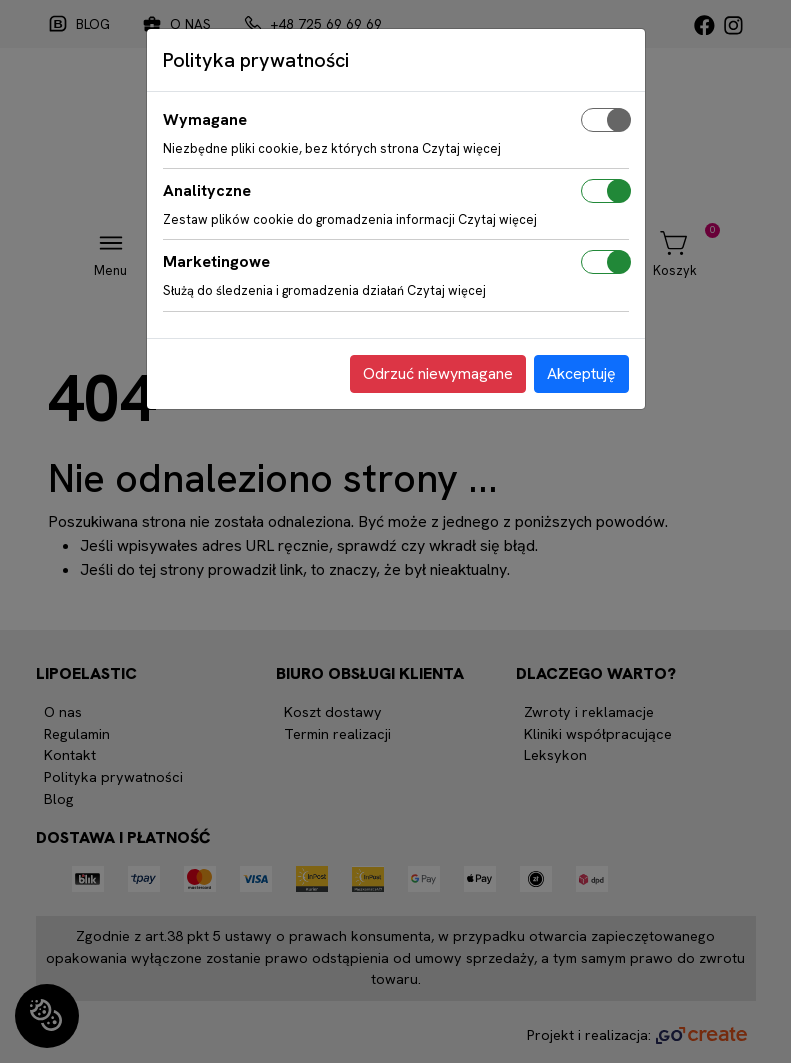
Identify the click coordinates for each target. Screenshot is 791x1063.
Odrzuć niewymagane (438, 373)
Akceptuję (581, 373)
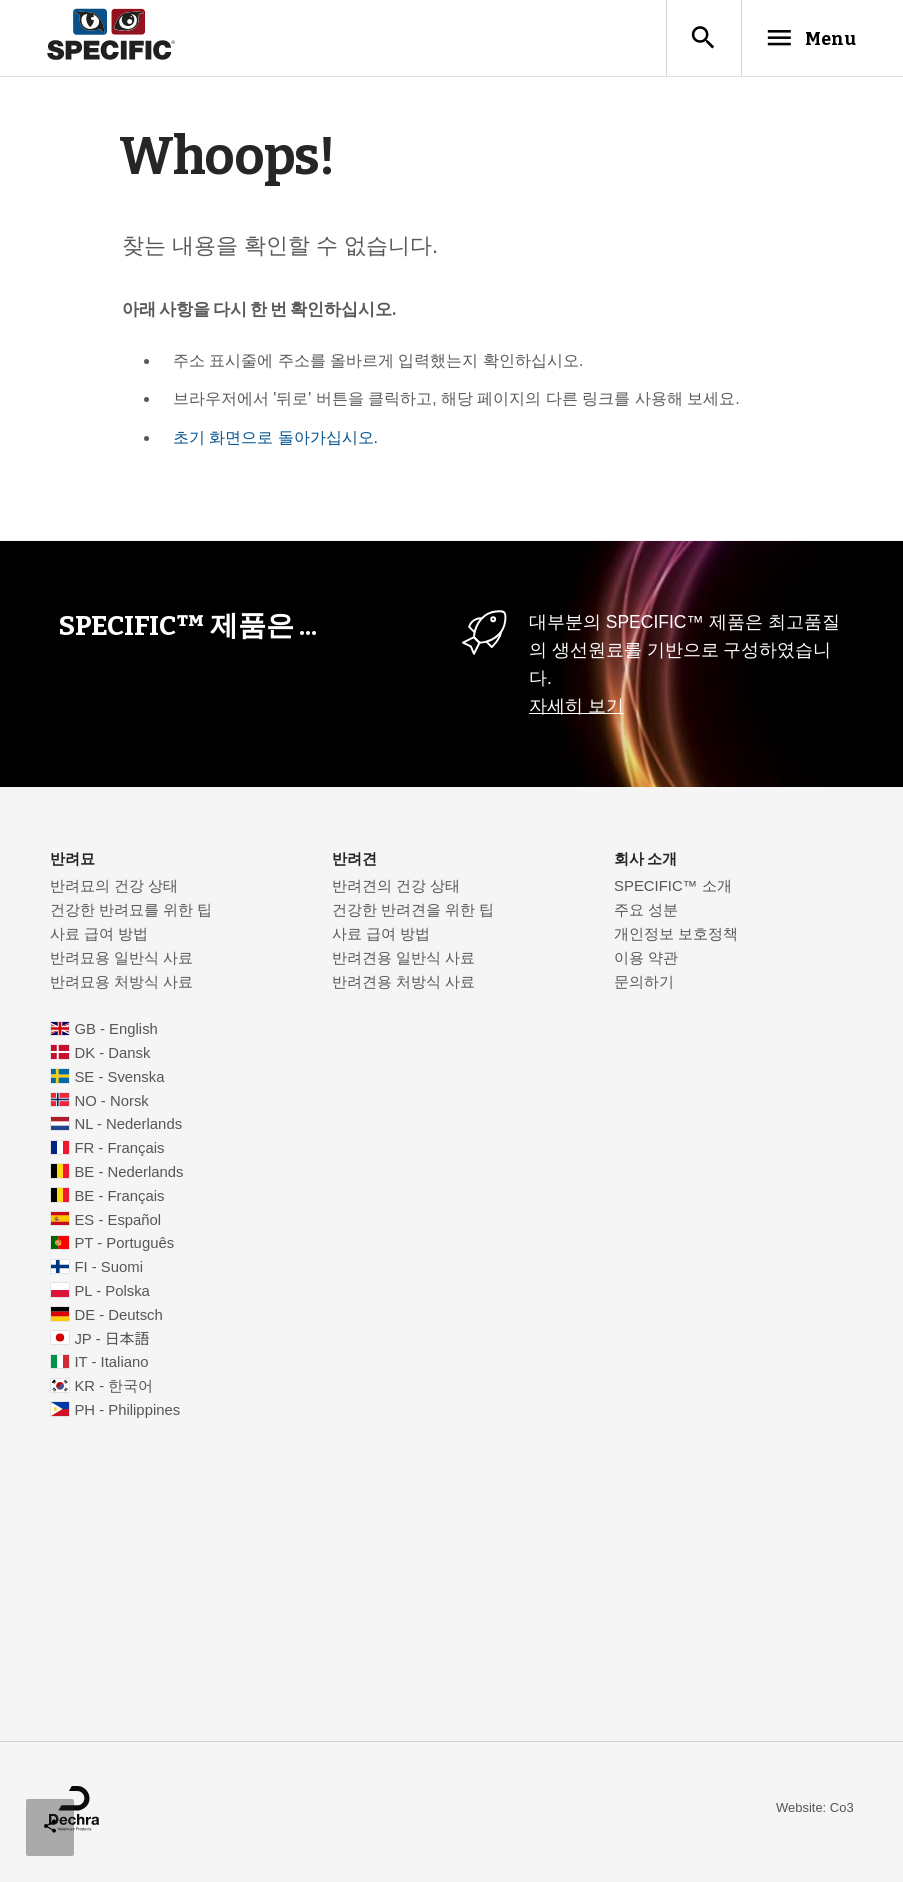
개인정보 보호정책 (676, 938)
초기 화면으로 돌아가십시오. (275, 441)
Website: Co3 (815, 1811)
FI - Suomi (108, 1271)
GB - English (115, 1033)
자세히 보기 (576, 710)
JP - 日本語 (111, 1343)
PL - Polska (111, 1295)
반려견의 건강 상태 (396, 890)
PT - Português (124, 1247)
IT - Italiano (111, 1366)
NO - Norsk (111, 1105)
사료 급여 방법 (99, 938)
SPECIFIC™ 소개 (673, 890)
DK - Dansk (112, 1057)
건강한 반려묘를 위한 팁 (131, 914)
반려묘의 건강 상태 (114, 890)
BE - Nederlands (128, 1176)
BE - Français (119, 1200)
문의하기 (644, 986)
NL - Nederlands (128, 1128)
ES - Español (117, 1224)
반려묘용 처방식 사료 (121, 986)
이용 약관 (646, 962)
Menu (797, 39)
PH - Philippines (127, 1414)
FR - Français (119, 1152)
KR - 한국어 (113, 1390)
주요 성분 (646, 914)
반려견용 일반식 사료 (403, 962)
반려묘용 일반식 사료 (121, 962)
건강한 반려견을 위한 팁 (413, 914)
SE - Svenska (119, 1081)
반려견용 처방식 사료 (403, 986)
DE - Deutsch (118, 1319)
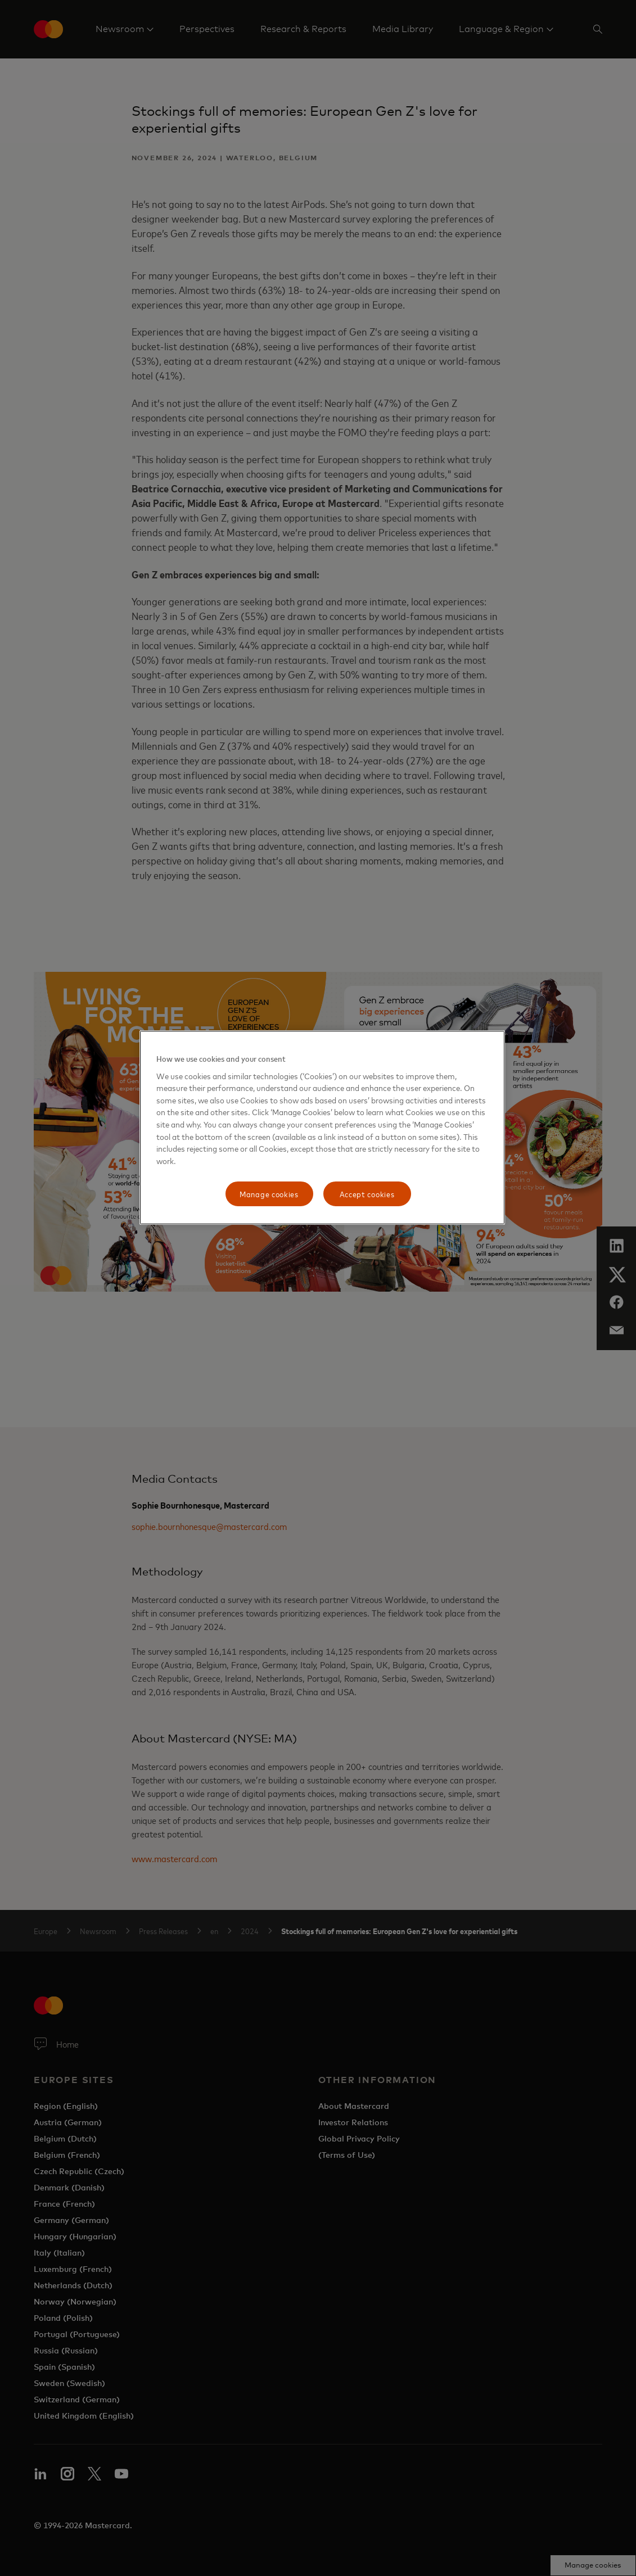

━━━━━━━━━━━━━━━━

*To do*.
Please reproduce the records above exactly and leave any picture behind.

*Response area*.
Identify the click coordinates for each target. Screenshot is 791x1063.
Odrzuć niewymagane (438, 373)
Akceptuję (581, 373)
개인정보 보호정책 (676, 938)
초기 화면으로 돌아가십시오. (275, 441)
Website: Co3 (815, 1811)
FI - Suomi (108, 1271)
GB - English (115, 1033)
자세히 보기 (576, 710)
JP - 日本語 (111, 1343)
PL - Polska (111, 1295)
반려견의 건강 상태 (396, 890)
PT - Português (124, 1247)
IT - Italiano (111, 1366)
NO - Norsk (111, 1105)
사료 급여 방법 (99, 938)
SPECIFIC™ 소개 (673, 890)
DK - Dansk (112, 1057)
건강한 반려묘를 위한 팁 (131, 914)
반려묘의 건강 상태 (114, 890)
BE - Nederlands (128, 1176)
BE - Français (119, 1200)
문의하기 (644, 986)
NL - Nederlands (128, 1128)
ES - Español (117, 1224)
반려묘용 처방식 사료 (121, 986)
이용 약관 (646, 962)
Menu (797, 39)
PH - Philippines (127, 1414)
FR - Français (119, 1152)
KR - 한국어 (113, 1390)
주요 성분 (646, 914)
반려견용 일반식 사료 (403, 962)
반려묘용 일반식 사료 (121, 962)
건강한 반려견을 위한 팁 (413, 914)
SE - Svenska (119, 1081)
반려견용 처방식 사료 (403, 986)
DE - Deutsch (118, 1319)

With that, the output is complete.